Trump frequently referred to Kim as "Rocket Man" in speeches and on Twitter during the early months of his administration when tensions between Pyongyang and Washington were running high, threatening North Korea with "fire and fury like the world has never seen" in August 2017 and saying he would "totally destroy" the country in his first speech to the United Nations the next month.

In response, Kim called Trump a "frightened dog" and a "dotard," a term for a senile elderly person.

Advertisement

Relations improved in 2018, leading to the historic Singapore summit between Trump and Kim in June of that year, which resulted in an agreement which called on North Korea to denuclearize and for both sides to build a "lasting and stable peace regime on the Korean Peninsula."
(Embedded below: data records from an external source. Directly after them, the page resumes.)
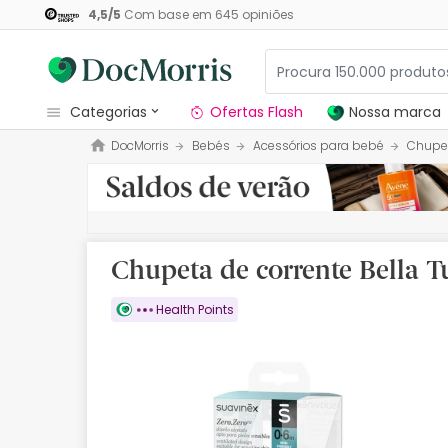
4,5
/
5
Com base em
645
opiniões
categorias
Ofertas Flash
Nossa marca
DocMorris
Bebés
Acessórios para bebé
Chupe
Dermocosmetica
Nossa marca
Solares
Chupeta de corrente Bella 
Medicamentos
Health Points
Cosmética
Saúde
Higiene
Dietética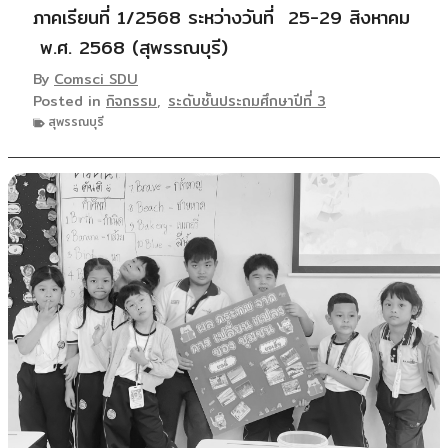
ภาคเรียนที่ 1/2568 ระหว่างวันที่ 25-29 สิงหาคม
พ.ศ. 2568 (สุพรรณบุรี)
By
Comsci SDU
Posted in
กิจกรรม
,
ระดับชั้นประถมศึกษาปีที่ 3
สุพรรณบุรี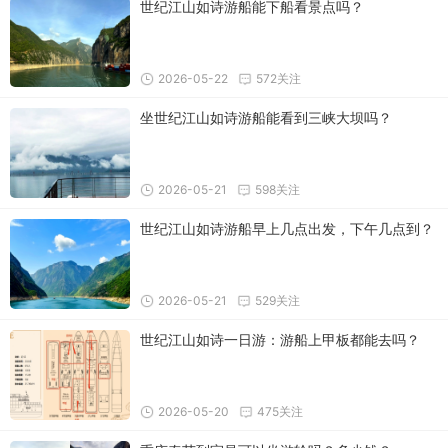
世纪江山如诗游船能下船看景点吗？
2026-05-22
572关注
坐世纪江山如诗游船能看到三峡大坝吗？
2026-05-21
598关注
世纪江山如诗游船早上几点出发，下午几点到？
2026-05-21
529关注
世纪江山如诗一日游：游船上甲板都能去吗？
2026-05-20
475关注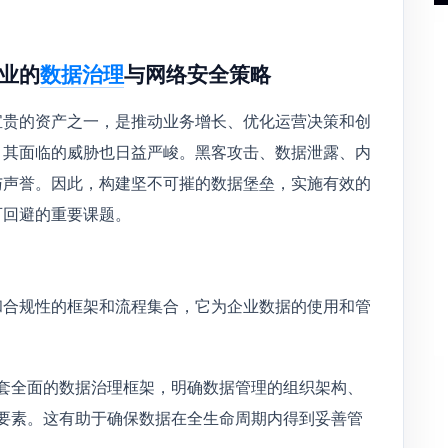
业的
数据治理
与网络安全策略
宝贵的资产之一，是推动业务增长、优化运营决策和创
，其面临的威胁也日益严峻。黑客攻击、数据泄露、内
与声誉。因此，构建坚不可摧的数据堡垒，实施有效的
可回避的重要课题。
和合规性的框架和流程集合，它为企业数据的使用和管
套全面的数据治理框架，明确数据管理的组织架构、
要素。这有助于确保数据在全生命周期内得到妥善管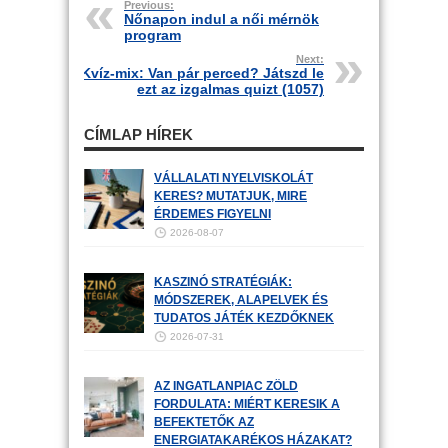
Previous:
Nőnapon indul a női mérnök
program
Next:
Kvíz-mix: Van pár perced? Játszd le
ezt az izgalmas quizt (1057)
CÍMLAP HÍREK
VÁLLALATI NYELVISKOLÁT
KERES? MUTATJUK, MIRE
ÉRDEMES FIGYELNI
2026-08-07
KASZINÓ STRATÉGIÁK:
MÓDSZEREK, ALAPELVEK ÉS
TUDATOS JÁTÉK KEZDŐKNEK
2026-07-31
AZ INGATLANPIAC ZÖLD
FORDULATA: MIÉRT KERESIK A
BEFEKTETŐK AZ
ENERGIATAKARÉKOS HÁZAKAT?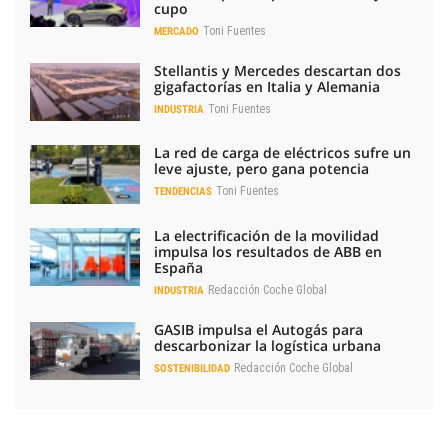
cupo
Toni Fuentes
MERCADO
Stellantis y Mercedes descartan dos
gigafactorías en Italia y Alemania
Toni Fuentes
INDUSTRIA
La red de carga de eléctricos sufre un
leve ajuste, pero gana potencia
Toni Fuentes
TENDENCIAS
La electrificación de la movilidad
impulsa los resultados de ABB en
España
Redacción Coche Global
INDUSTRIA
GASIB impulsa el Autogás para
descarbonizar la logística urbana
Redacción Coche Global
SOSTENIBILIDAD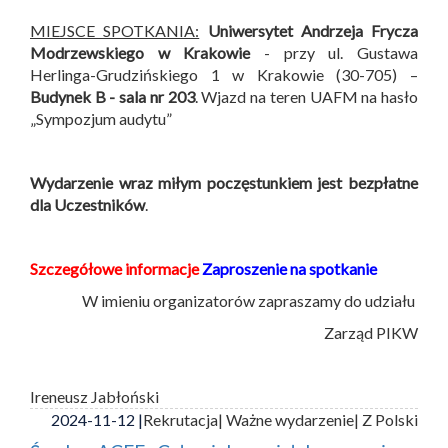
MIEJSCE SPOTKANIA:
Uniwersytet Andrzeja Frycza
Modrzewskiego w Krakowie
- przy ul. Gustawa
Herlinga-Grudzińskiego 1 w Krakowie (30-705) –
Budynek B -
sala nr 203
. Wjazd na teren UAFM na hasło
„Sympozjum audytu”
Wydarzenie wraz miłym poczęstunkiem jest bezpłatne
dla Uczestników
.
Szczegółowe informacje
Zaproszenie na spotkanie
W imieniu organizatorów zapraszamy do udziału
Zarząd PIKW
Ireneusz Jabłoński
2024-11-12 |
Rekrutacja
| Ważne wydarzenie
| Z Polski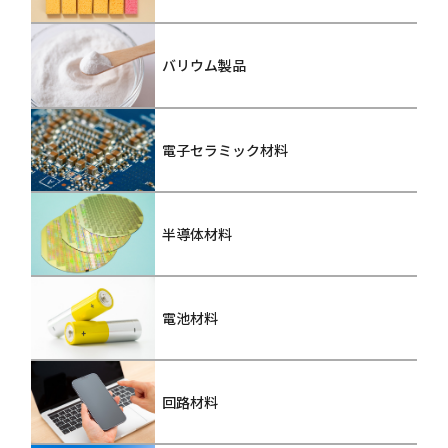
バリウム製品
電子セラミック材料
半導体材料
電池材料
回路材料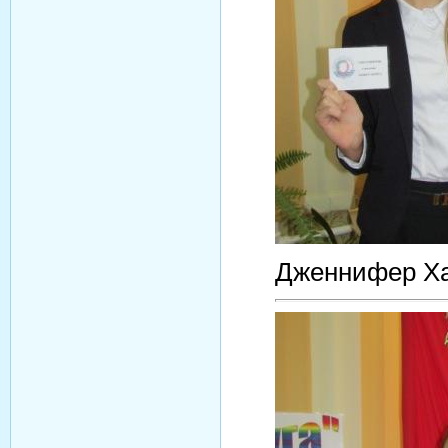
Дженнифер Ха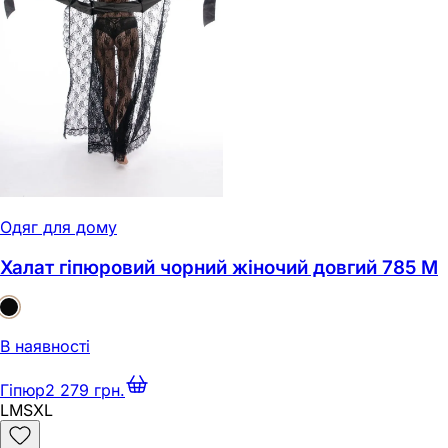
Одяг для дому
Халат гіпюровий чорний жіночий довгий 785 M
В наявності
Гіпюр
2 279 грн.
L
M
S
XL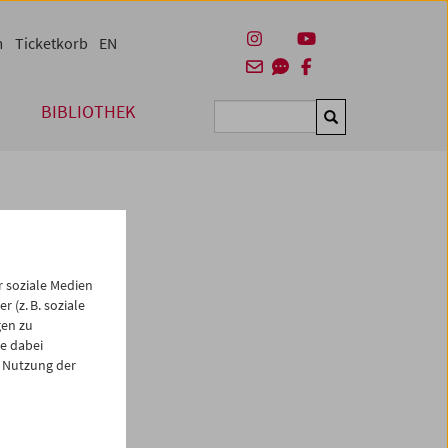
m
Ticketkorb
EN
BIBLIOTHEK
Suchen
 soziale Medien
 (z. B. soziale
gen zu
e dabei
es
 Nutzung der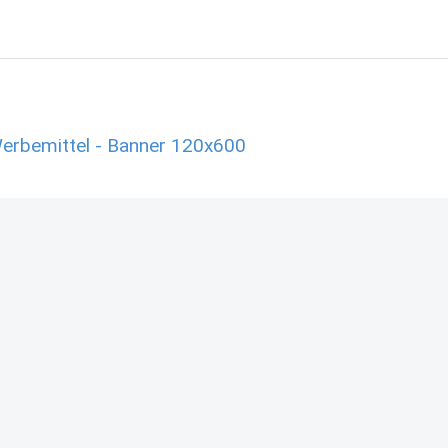
erbemittel - Banner 120x600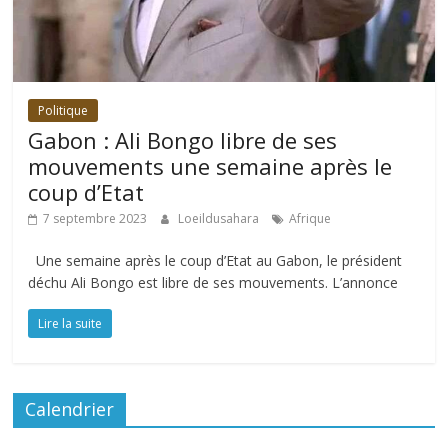
Politique
Gabon : Ali Bongo libre de ses
mouvements une semaine après le
coup d’Etat
7 septembre 2023
Loeildusahara
Afrique
Une semaine après le coup d’Etat au Gabon, le président
déchu Ali Bongo est libre de ses mouvements. L’annonce
Lire la suite
Calendrier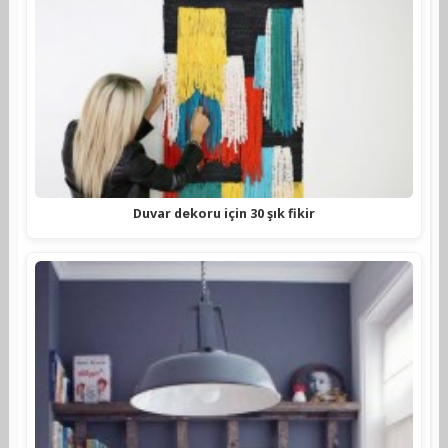
Duvar dekoru için 30 şık fikir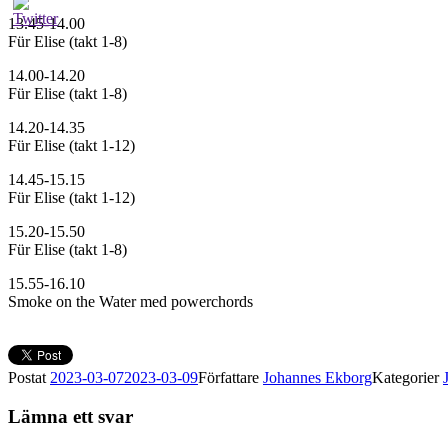
13.45-14.00
Für Elise (takt 1-8)
14.00-14.20
Für Elise (takt 1-8)
14.20-14.35
Für Elise (takt 1-12)
14.45-15.15
Für Elise (takt 1-12)
15.20-15.50
Für Elise (takt 1-8)
15.55-16.10
Smoke on the Water med powerchords
Postat
2023-03-07
2023-03-09
Författare
Johannes Ekborg
Kategorier
Lämna ett svar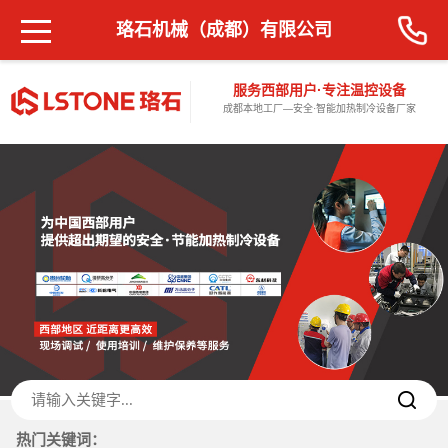
珞石机械（成都）有限公司
服务西部用户·专注温控设备
成都本地工厂—安全·智能加热制冷设备厂家
热门关键词：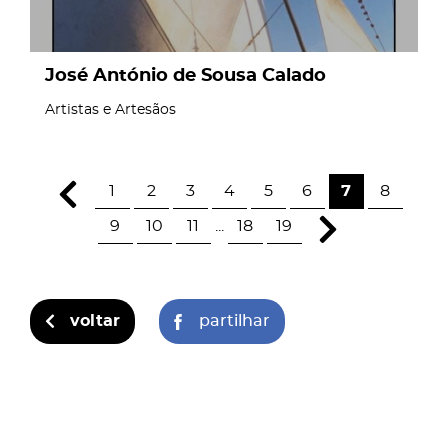
José António de Sousa Calado
Artistas e Artesãos
1
2
3
4
5
6
7
8
9
10
11
...
18
19
voltar
partilhar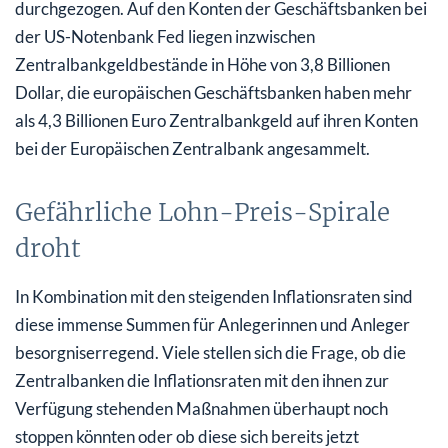
durchgezogen. Auf den Konten der Geschäftsbanken bei
der US-Notenbank Fed liegen inzwischen
Zentralbankgeldbestände in Höhe von 3,8 Billionen
Dollar, die europäischen Geschäftsbanken haben mehr
als 4,3 Billionen Euro Zentralbankgeld auf ihren Konten
bei der Europäischen Zentralbank angesammelt.
Gefährliche Lohn-Preis-Spirale
droht
In Kombination mit den steigenden Inflationsraten sind
diese immense Summen für Anlegerinnen und Anleger
besorgniserregend. Viele stellen sich die Frage, ob die
Zentralbanken die Inflationsraten mit den ihnen zur
Verfügung stehenden Maßnahmen überhaupt noch
stoppen könnten oder ob diese sich bereits jetzt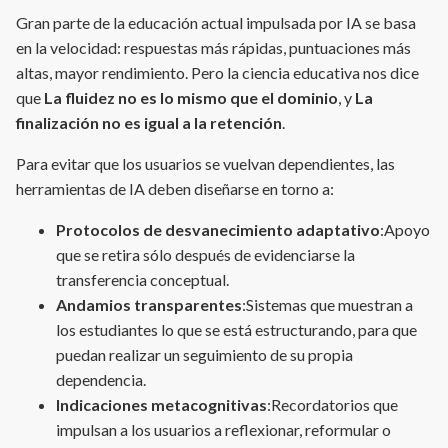
Gran parte de la educación actual impulsada por IA se basa
en la velocidad: respuestas más rápidas, puntuaciones más
altas, mayor rendimiento. Pero la ciencia educativa nos dice
que
La fluidez no es lo mismo que el dominio
, y
La
finalización no es igual a la retención
.
Para evitar que los usuarios se vuelvan dependientes, las
herramientas de IA deben diseñarse en torno a:
Protocolos de desvanecimiento adaptativo
:Apoyo
que se retira sólo después de evidenciarse la
transferencia conceptual.
Andamios transparentes
:Sistemas que muestran a
los estudiantes lo que se está estructurando, para que
puedan realizar un seguimiento de su propia
dependencia.
Indicaciones metacognitivas
:Recordatorios que
impulsan a los usuarios a reflexionar, reformular o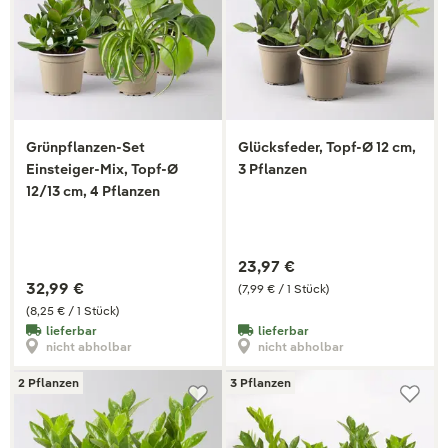
Grünpflanzen-Set
Glücksfeder, Topf-Ø 12 cm,
Einsteiger-Mix, Topf-Ø
3 Pflanzen
12/13 cm, 4 Pflanzen
23,97 €
32,99 €
(7,99 € / 1 Stück)
(8,25 € / 1 Stück)
lieferbar
lieferbar
nicht abholbar
nicht abholbar
2 Pflanzen
3 Pflanzen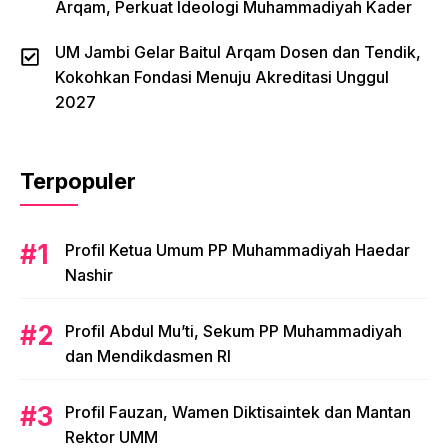
Arqam, Perkuat Ideologi Muhammadiyah Kader
UM Jambi Gelar Baitul Arqam Dosen dan Tendik,
Kokohkan Fondasi Menuju Akreditasi Unggul
2027
Terpopuler
Profil Ketua Umum PP Muhammadiyah Haedar
Nashir
Profil Abdul Mu’ti, Sekum PP Muhammadiyah
dan Mendikdasmen RI
Profil Fauzan, Wamen Diktisaintek dan Mantan
Rektor UMM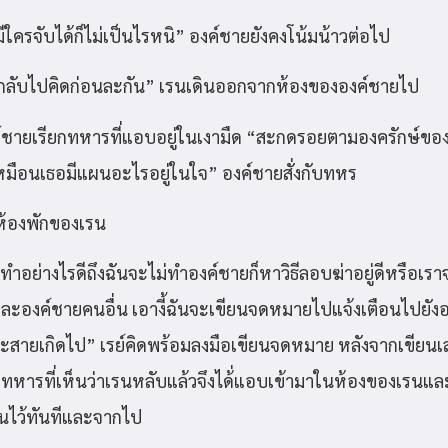
มีใครจับได้ก็ไม่เป็นไรหนิ” องค์ชายยังคงโน้มน้าวต่อไป
อกลับไปคิดก่อนละกัน” เรนเดินออกจากห้องขององค์ชายไป
ชายเรียกทหารที่แอบอยู่ในเงามืด “สะกดรอยตามองครักษ์ของ
เหมือนเธอมีแผนอะไรอยู่ในใจ” องค์ชายสั่งกับทหร
 ห้องพักของเรน
ทำอย่างไรดีถึงฉันจะไม่ทำองค์ชายก็หาวิธีลอบฆ่าอยู่ดีหรือเราจ
าและองค์ชายคนอื่น เอางี้ฉันจะเขียนจดหมายไปแจ้งเตือนไปยัง
งจะสายเกิดไป” เรย์คิดพร้อมลงมือเขียนจดหมาย หลังจากเขียนเส
าทหารที่เห็นว่าเรนหลับแล้วจึงได้่แอบเข้ามาในห้องของเรนแ
ยนไว้ทันทีและจากไป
However, the two sides have remained far apart on the details, with Pyongyang seeking sanctions relief in exchange for taking steps toward dismantling its nuclear arsenal and Washington holding out for complete denuclearization.

A second summit in February of this year in Hanoi, Vietnam ended abruptly without an agreement and negotiations have been at a stalemate since.

North Korea returned to testing missiles after the failed summit, including launches of a ballistic missile based on the highly maneuverable Russian Iskander as well as a new submarine-launched ballistic missile.

Its most recent launch came at the end of November, with two missiles fired from what the North described as a test of a "super-large multiple-rocket launcher."

North Korea has imposed a deadline of the end of the year for the United States to come up with a new proposal in its negotiations, and Pyongyang has been sending signals that it is shifting toward a more provocative stance for 2020.

Advertisement

On Wednesday, Kim toured revolutionary battle sites on Mount Paektu on horseback, accompanied by senior military officials, and spoke of the need "to get prepared for the harshness and protracted character of our revolution," KCNA reported.

On the same day, the North announced that it would hold a meeting of senior officials in late December "to discuss and decide on crucial issues in line with the needs of the development of the Korean revolution and the changed situation at home and abroad."